Speaking of which, the film does have a downplayed sense that the perfect relationship between man and machine is not as squeaky clean as it appears. The film opens with a prologue narrated by Charlize Theron (who got top billing despite having only a cameo), sugar-coating Metro City’s “out with the old” routine and mistreatment of robots, while the Surface’s is much more honest and open. Unfortunately, any civil/political subplots between mankind and robots is left out in favour of sticking to Astro’s own arc and President Stone’s boring tirades.
Comparing the film to its source material, it comes out okay. Astro’s design is westernised, making him Caucasian, and removing his more cuter aspects, though his core personality traits remain. Also, he wears a shirt and jacket throughout the film, and only appears in his signature shirtless appearance once or twice. The cast of original characters from the manga is small with only Astro, Dr. Tenma, Dr.
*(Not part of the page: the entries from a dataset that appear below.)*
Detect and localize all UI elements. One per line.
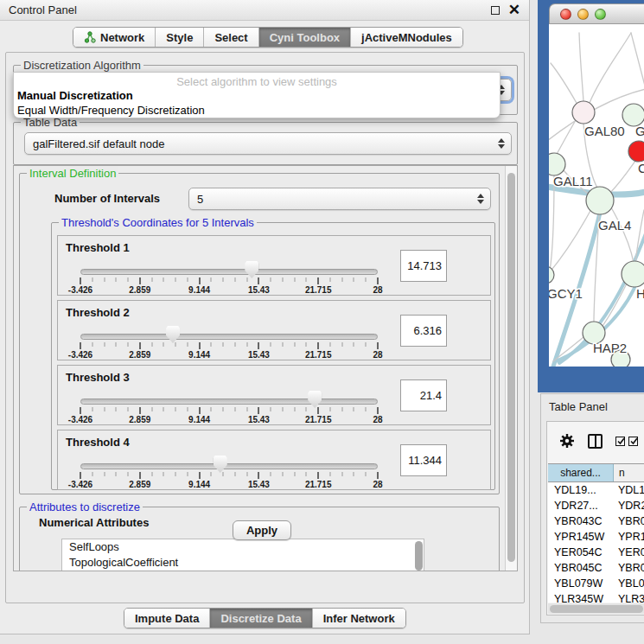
cell-name[interactable]: YPR1 (614, 531, 644, 543)
minor-tick (282, 277, 283, 282)
table-row[interactable]: YLR345WYLR3 (548, 591, 644, 603)
cell-name[interactable]: YBR0 (614, 562, 644, 574)
cell-shared-name[interactable]: YBR045C (548, 562, 614, 574)
cell-name[interactable]: YER0 (614, 546, 644, 558)
table-row[interactable]: YDR27...YDR2 (548, 498, 644, 513)
cell-shared-name[interactable]: YDL19... (548, 484, 614, 496)
tick-label: -3.426 (68, 415, 92, 424)
table-row[interactable]: YPR145WYPR1 (548, 529, 644, 545)
algorithm-hint: Select algorithm to view settings (14, 75, 500, 88)
slider-thumb[interactable] (245, 261, 258, 278)
cell-shared-name[interactable]: YBR043C (548, 515, 614, 527)
threshold-1-value[interactable]: 14.713 (400, 250, 447, 282)
threshold-4-panel: Threshold 4 -3.4262.8599.14415.4321.7152… (57, 430, 491, 490)
cell-name[interactable]: YBR0 (614, 515, 644, 527)
network-node[interactable] (628, 141, 644, 162)
network-node-label: C (638, 161, 644, 175)
attribute-item[interactable]: BetweennessCentrality (62, 571, 424, 571)
cell-shared-name[interactable]: YPR145W (548, 531, 614, 543)
numerical-attributes-list[interactable]: SelfLoopsTopologicalCoefficientBetweenne… (61, 539, 424, 571)
network-node[interactable] (572, 101, 595, 124)
table-row[interactable]: YDL19...YDL1 (548, 482, 644, 498)
number-of-intervals-combo[interactable]: 5 (188, 188, 491, 210)
cell-name[interactable]: YDR2 (614, 500, 644, 512)
tab-impute-data[interactable]: Impute Data (124, 609, 209, 628)
bottom-tab-bar: Impute Data Discretize Data Infer Networ… (124, 608, 406, 628)
threshold-4-value[interactable]: 11.344 (400, 444, 447, 476)
checkbox-icon[interactable] (628, 437, 638, 446)
threshold-3-value[interactable]: 21.4 (400, 379, 447, 411)
threshold-2-slider[interactable] (80, 334, 378, 340)
cell-name[interactable]: YLR3 (614, 593, 644, 603)
network-edge (579, 33, 583, 101)
hscrollbar-thumb[interactable] (550, 605, 643, 613)
network-node[interactable] (549, 266, 554, 284)
apply-button[interactable]: Apply (233, 520, 291, 540)
network-edge (611, 207, 634, 263)
cell-shared-name[interactable]: YLR345W (548, 593, 614, 603)
tab-cyni-toolbox[interactable]: Cyni Toolbox (258, 28, 350, 47)
slider-thumb[interactable] (308, 391, 322, 408)
threshold-3-slider[interactable] (80, 399, 378, 405)
minor-tick (294, 342, 295, 347)
table-row[interactable]: YBR043CYBR0 (548, 513, 644, 529)
gear-icon[interactable] (559, 433, 575, 449)
top-tab-bar: Network Style Select Cyni Toolbox jActiv… (73, 27, 463, 48)
network-node[interactable] (586, 187, 614, 214)
threshold-1-slider[interactable] (80, 269, 378, 275)
close-icon[interactable]: ✕ (508, 6, 520, 15)
algorithm-option-equal-width[interactable]: Equal Width/Frequency Discretization (17, 104, 205, 117)
settings-vertical-scrollbar[interactable] (505, 166, 517, 571)
network-node[interactable] (622, 261, 644, 287)
tick-label: 21.715 (305, 285, 332, 295)
scrollbar-thumb[interactable] (507, 173, 515, 562)
threshold-2-value[interactable]: 6.316 (400, 315, 447, 347)
columns-icon[interactable] (588, 434, 603, 449)
table-horizontal-scrollbar[interactable] (548, 603, 644, 614)
tick-label: 9.144 (188, 285, 210, 295)
cell-shared-name[interactable]: YBL079W (548, 577, 614, 590)
tab-discretize-data[interactable]: Discretize Data (209, 609, 311, 628)
tab-jactivemnodules[interactable]: jActiveMNodules (350, 28, 462, 47)
minor-tick (163, 277, 164, 282)
table-row[interactable]: YER054CYER0 (548, 545, 644, 560)
attribute-item[interactable]: SelfLoops (62, 539, 424, 555)
attributes-scrollbar-thumb[interactable] (415, 541, 423, 571)
slider-thumb[interactable] (166, 326, 180, 343)
minimize-traffic-light[interactable] (577, 9, 589, 20)
tab-infer-network[interactable]: Infer Network (312, 609, 405, 628)
tick-label: 15.43 (248, 350, 270, 360)
tab-select[interactable]: Select (203, 28, 258, 47)
table-header-row: shared... n (548, 463, 644, 482)
network-canvas[interactable]: GAL80GACGAL11GAL4GCY1HHAP2 (549, 24, 644, 367)
minor-tick (211, 407, 212, 411)
threshold-4-slider[interactable] (80, 463, 378, 469)
algorithm-option-manual[interactable]: Manual Discretization (17, 89, 133, 102)
cell-name[interactable]: YBL0 (614, 577, 644, 590)
tab-style[interactable]: Style (155, 28, 203, 47)
network-edge (590, 33, 631, 103)
tab-network[interactable]: Network (73, 28, 155, 47)
cell-name[interactable]: YDL1 (614, 484, 644, 496)
column-header-shared-name[interactable]: shared... (548, 464, 614, 481)
minor-tick (341, 342, 342, 347)
cell-shared-name[interactable]: YER054C (548, 546, 614, 558)
minor-tick (329, 342, 330, 347)
table-row[interactable]: YBL079WYBL0 (548, 576, 644, 591)
slider-thumb[interactable] (214, 456, 227, 473)
cell-shared-name[interactable]: YDR27... (548, 500, 614, 512)
minor-tick (187, 342, 188, 347)
zoom-traffic-light[interactable] (595, 9, 606, 20)
checkbox-icon[interactable] (615, 437, 625, 446)
network-node[interactable] (549, 153, 565, 175)
column-header-name[interactable]: n (614, 464, 644, 481)
minor-tick (128, 277, 129, 282)
attribute-item[interactable]: TopologicalCoefficient (62, 555, 424, 571)
minor-tick (92, 342, 92, 347)
table-panel-body: shared... n YDL19...YDL1YDR27...YDR2YBR0… (546, 421, 644, 615)
table-data-combo[interactable]: galFiltered.sif default node (24, 132, 512, 155)
table-row[interactable]: YBR045CYBR0 (548, 560, 644, 576)
float-window-icon[interactable] (491, 6, 500, 15)
major-tick (377, 472, 379, 479)
close-traffic-light[interactable] (560, 9, 571, 20)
Elefun, Hamegg, and Mr. Mustachio appearing in a cameo, while the rest are new characters made for the film. A better villain wouldn’t have hurt like say Atlas (Astro’s anti-hero counterpart) or Pluto (a robot seeking to be the strongest ever). However, I’d say the film honours Osamu Tezuka’s original work, and even slips in a caricature of the famed author through his trademark beret and glasses.